Este artigo descreve a evolução do Processo Judicial Eletrônico e a possibilidade de utilização na esfera Penal, como ferramenta da busca pela eficiência do Poder Judiciário.

Resumo: O artigo apresenta o uso da tecnologia de informação, especificamente, o Processo Judicial Eletrônico-PJE, como ferramenta de gestão do Poder Judiciário na busca da eficiência nos julgamentos criminais. Mostra-se a necessidade da busca da verdade real nos processos penais e a possibilidade do uso do PJE sem ferir direitos e garantias constitucionais. A problematização demonstra, através da comparação do uso dessa ferramenta em processos de natureza Cível, como podem ser garantidos a eficiência e os direitos dos acusados utilizando-se uma metodologia moderna de tramitação processual.

Palavras-chave: Justiça, Gestão, Processo, Penal, Eletrônico, Eficiência, Tecnologia.


1 introdução

Diante da grande demanda da sociedade por um Poder Judiciário mais célere e eficaz tem se buscado cada vez mais aprimorar a administração dos Tribunais.
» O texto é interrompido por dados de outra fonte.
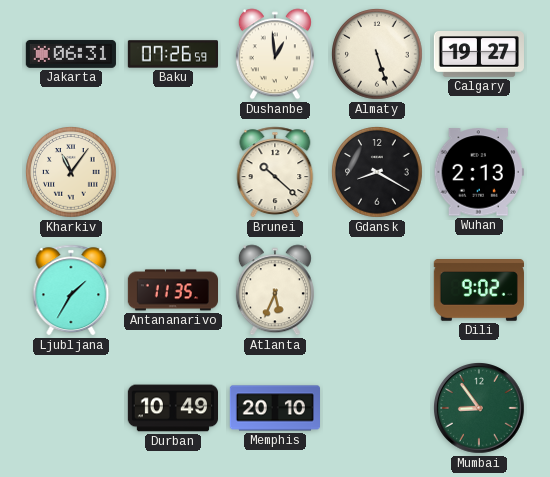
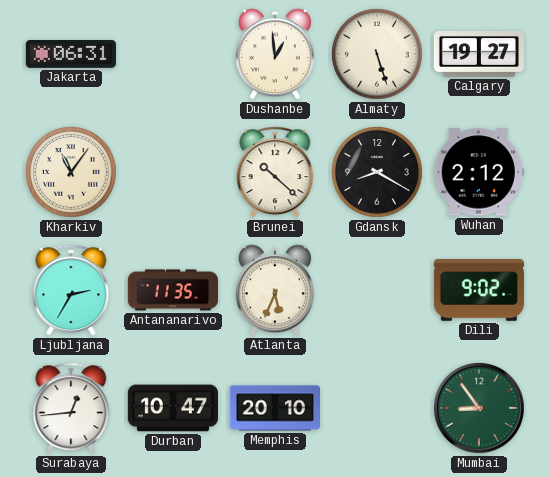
Baku: 07:26 -> none
Wuhan: 2:13 -> 2:12
Ljubljana: 1:35 -> 2:35
Surabaya: none -> 12:44
Durban: 10:49 -> 10:47
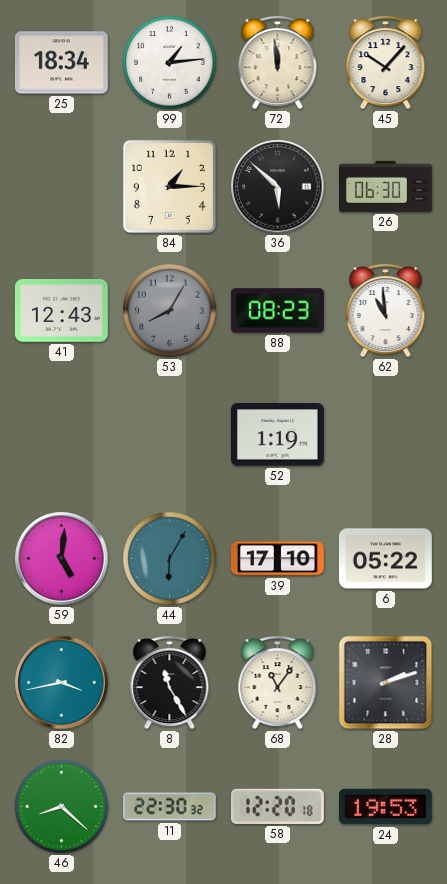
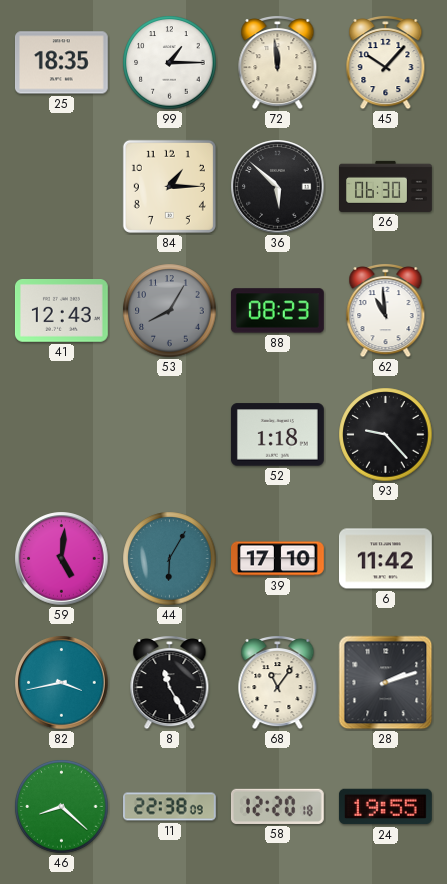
25: 18:34 -> 18:35
99: 1:14 -> 1:15
52: 1:19 -> 1:18
93: none -> 9:23
6: 05:22 -> 11:42
11: 22:30 -> 22:38
24: 19:53 -> 19:55
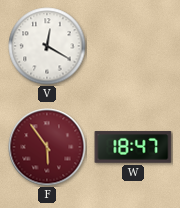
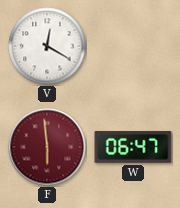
F: 5:54 -> 5:59
W: 18:47 -> 06:47
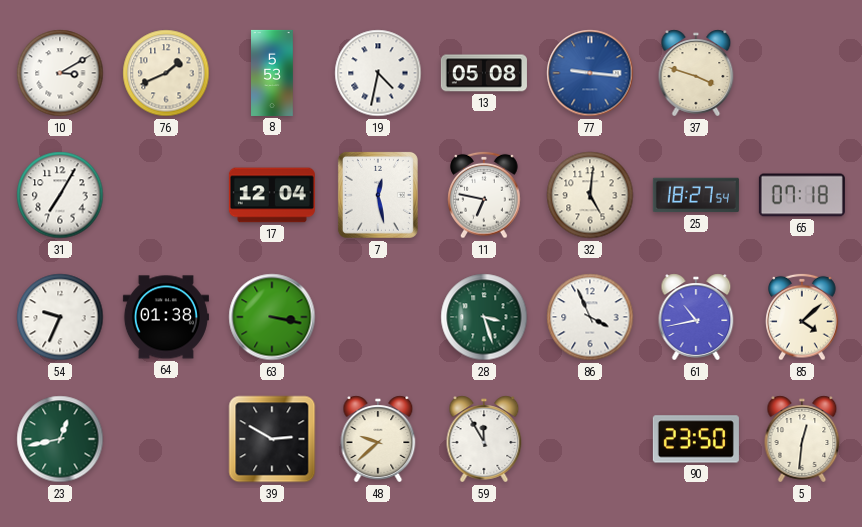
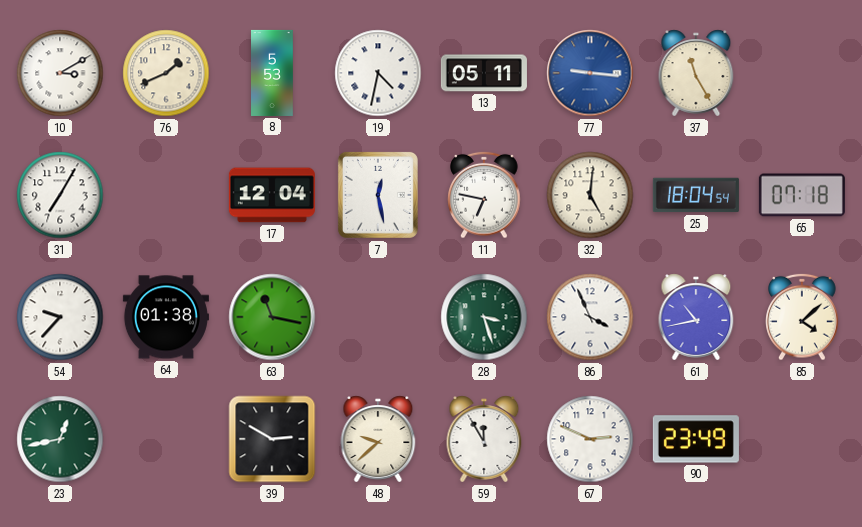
13: 05:08 -> 05:11
37: 3:48 -> 11:25
25: 18:27 -> 18:04
54: 9:34 -> 9:37
63: 3:17 -> 11:17
67: none -> 2:49
90: 23:50 -> 23:49
5: 12:31 -> none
Através de técnicas de Planejamento Estratégico e emprego de tecnologias, a prestação jurisdicional vem em poucos anos desenvolvendo melhores resultados e se expandindo para atender à população.
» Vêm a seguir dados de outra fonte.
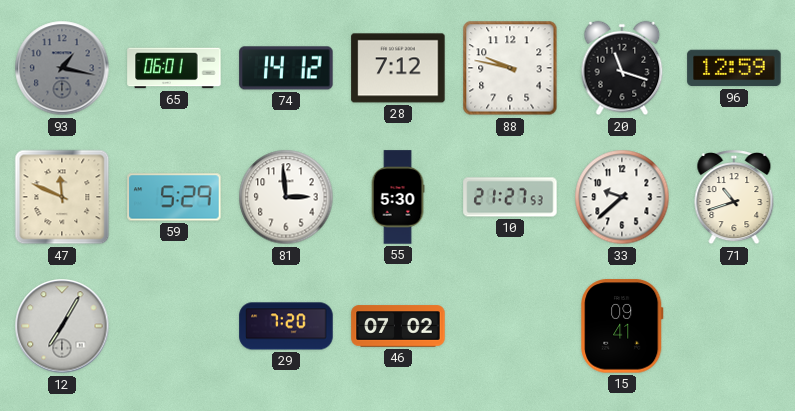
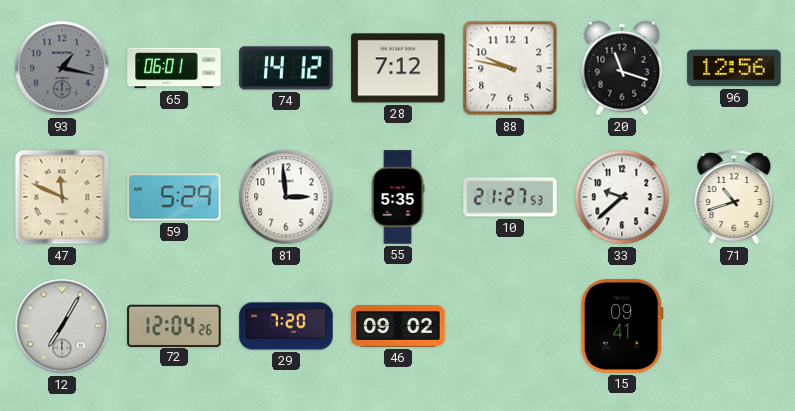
96: 12:59 -> 12:56
55: 5:30 -> 5:35
72: none -> 12:04
46: 07:02 -> 09:02
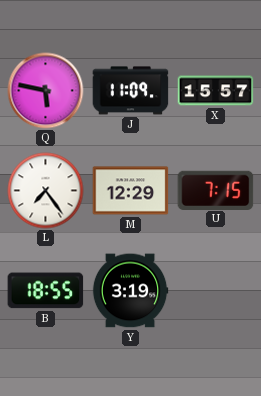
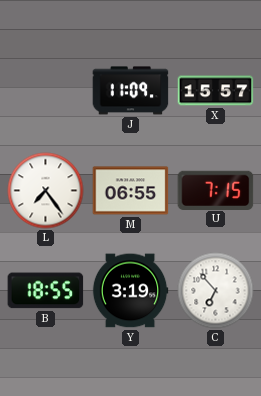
Q: 5:47 -> none
M: 12:29 -> 06:55
C: none -> 6:53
Após a Constituição de 1988, há 28 anos, o judiciário e a sociedade vêm se transformando e adotando novas práticas. Por outro lado, a doutrina do Direito é mais conservadora com relação às práticas que visam apressar a marcha processual com risco de ferir direitos e garantias fundamentais do cidadão.
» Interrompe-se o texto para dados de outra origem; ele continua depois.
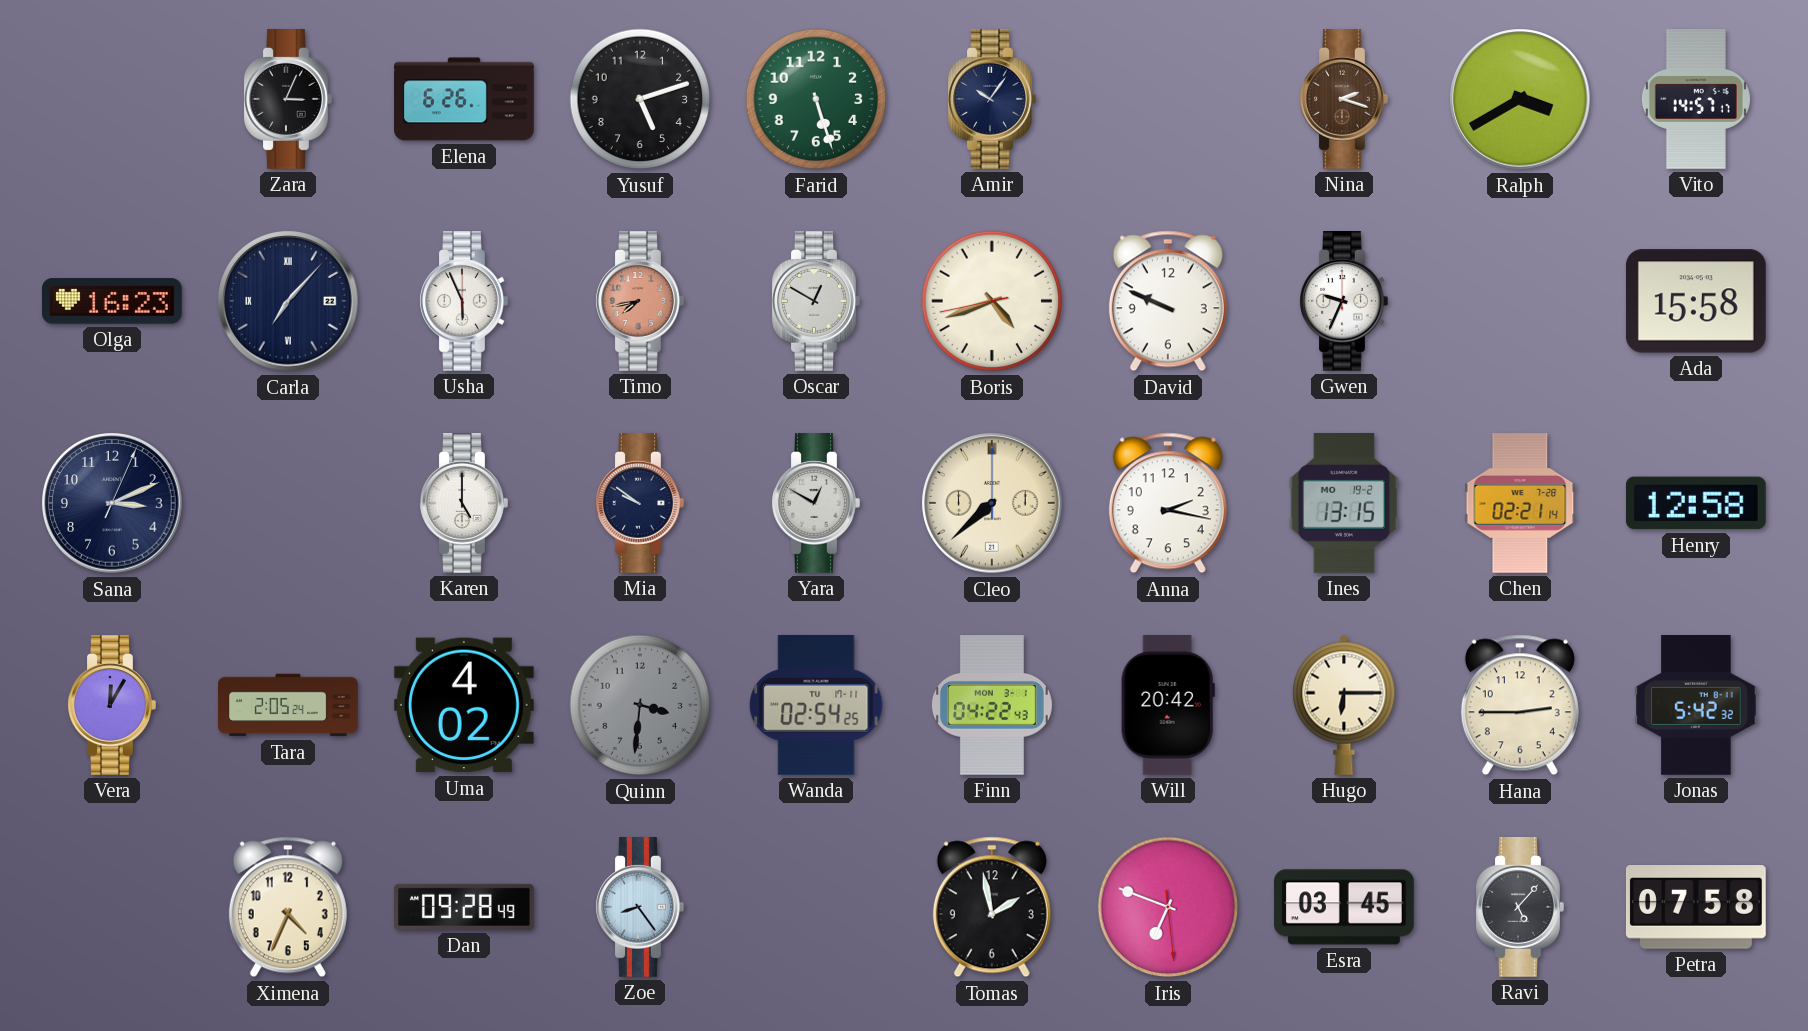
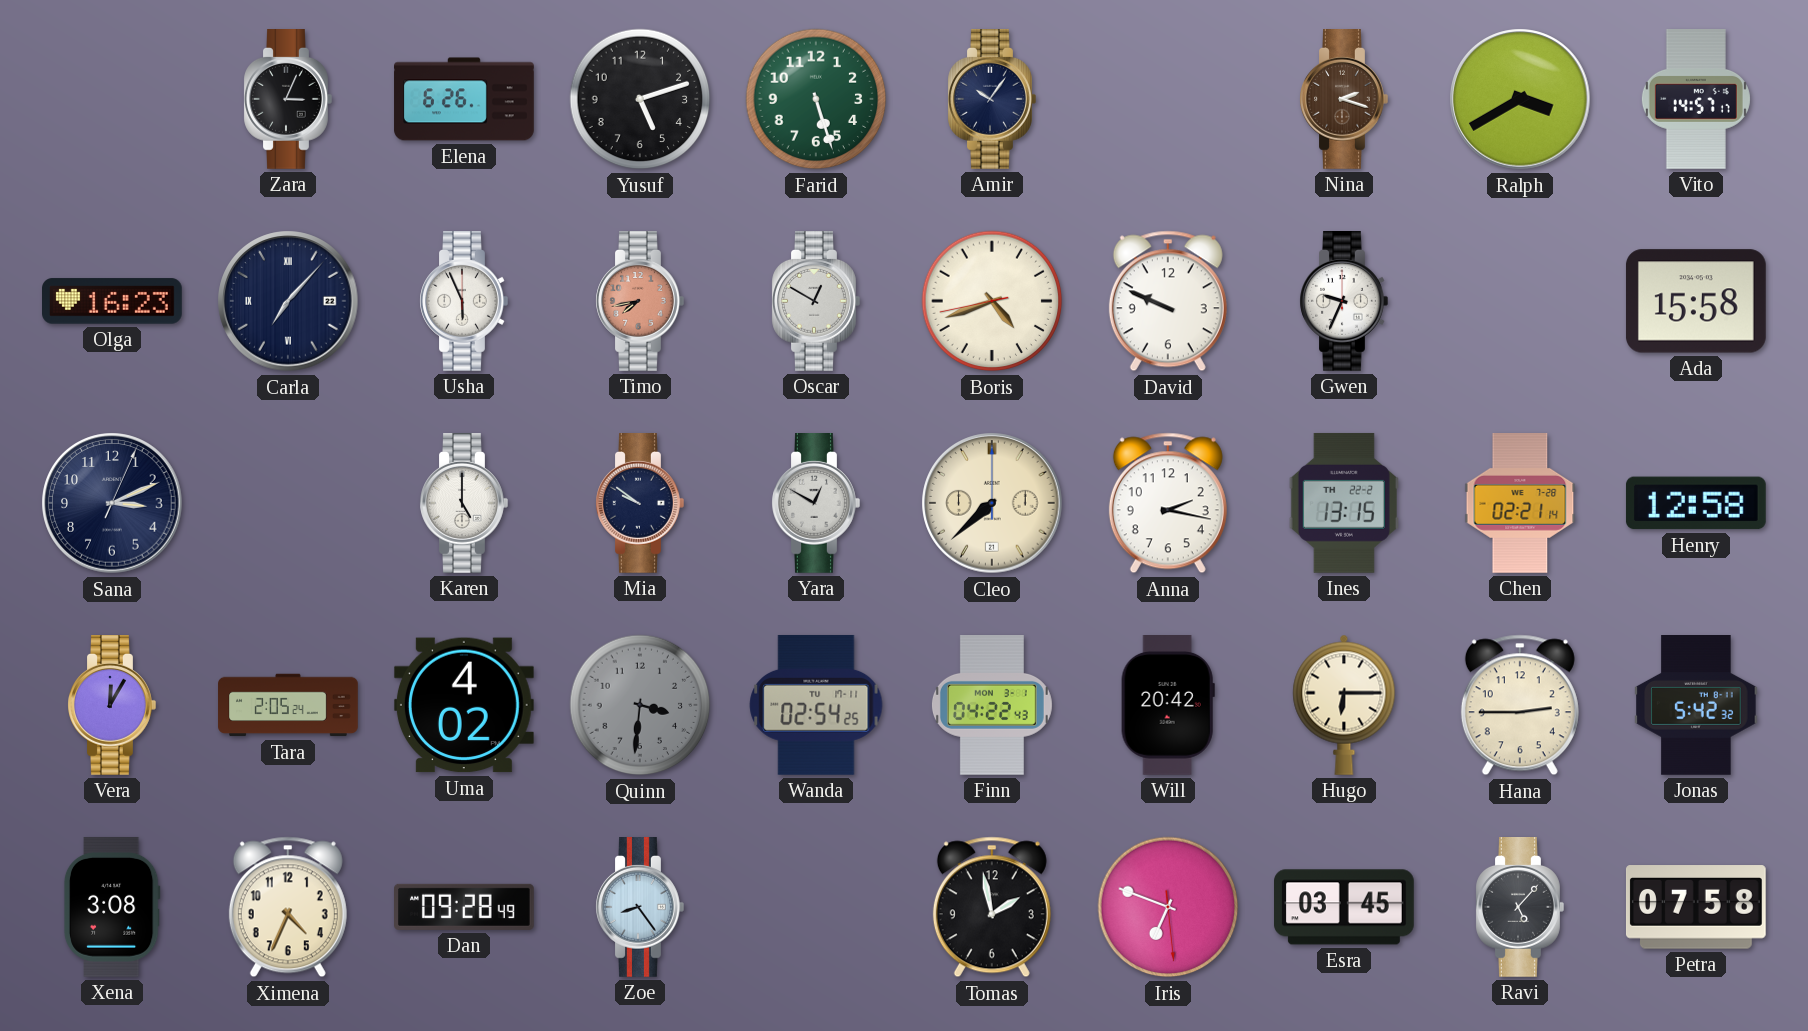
Ines date: MO 19-2 -> TH 22-2
Xena: none -> 3:08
Com as modificações feitas na nossa Constituição Federal a partir dos anos 1990 tem-se intensificado o debate sobre como essas transformações poderiam acontecer sem ameaçar o devido processo legal, a segurança jurídica e a confiança do cidadão no Poder Judiciário e, desta forma, nas instituições democráticas como um todo.

O Poder Judiciário, como uma divisão do poder democrático, que tem como objetivo dizer e determinar os limites de aplicação das leis, tem uma responsabilidade sobre sua gestão no sentido de manter confiabilidade nas suas decisões sob o risco de seus erros levarem a população a descrer no Estado como soberano na administração da sociedade.

Os órgãos administrativos dos Tribunais, em regra, são exercidos por magistrados com o auxílio de técnicos. Como exemplo: O presidente dos Tribunais de Justiça Estaduais são Desembargadores e os administradores dos Fóruns do interior do Estado são Juízes de Direito. Especialistas em Direito, investidos no exercício da Magistratura para dizer o Direito em sentido estrito e incumbidos de decisões administrativas no exercício atípico do Poder Judiciário. Atípico no sentido de exercer outra atividade, permitida por lei, diferente da atividade fim do Poder.

Verifica-se que havia necessidade de unificação das diretrizes administrativas nos órgãos dos Poderes Judiciários estaduais e federais para uniformizar os procedimentos, simplificando a atividade sem perder a confiança da população na justiça.

Dessa forma, vê-se uma situação mais complexa em razão das diferentes culturas existentes no nosso país continental, diversos entendimentos administrativos e judiciais, inúmeras fontes políticas e limitações de pessoal e orçamento.

No Processo Penal exige-se a busca da verdade real. 

Um elemento fundamental da busca de eficiência do Poder Judiciário é o Processo Judicial Eletrônico – PJE que vem apresentando bons resultados na esfera cível e administrativa. Mas, como seria sua aplicação ao processo penal? Quais as limitações e possíveis prejuízos à busca da verdade real pelo uso da tecnologia?

O presente artigo demonstra as particularidades do uso da ferramenta eletrônica e sua relação com o processo penal.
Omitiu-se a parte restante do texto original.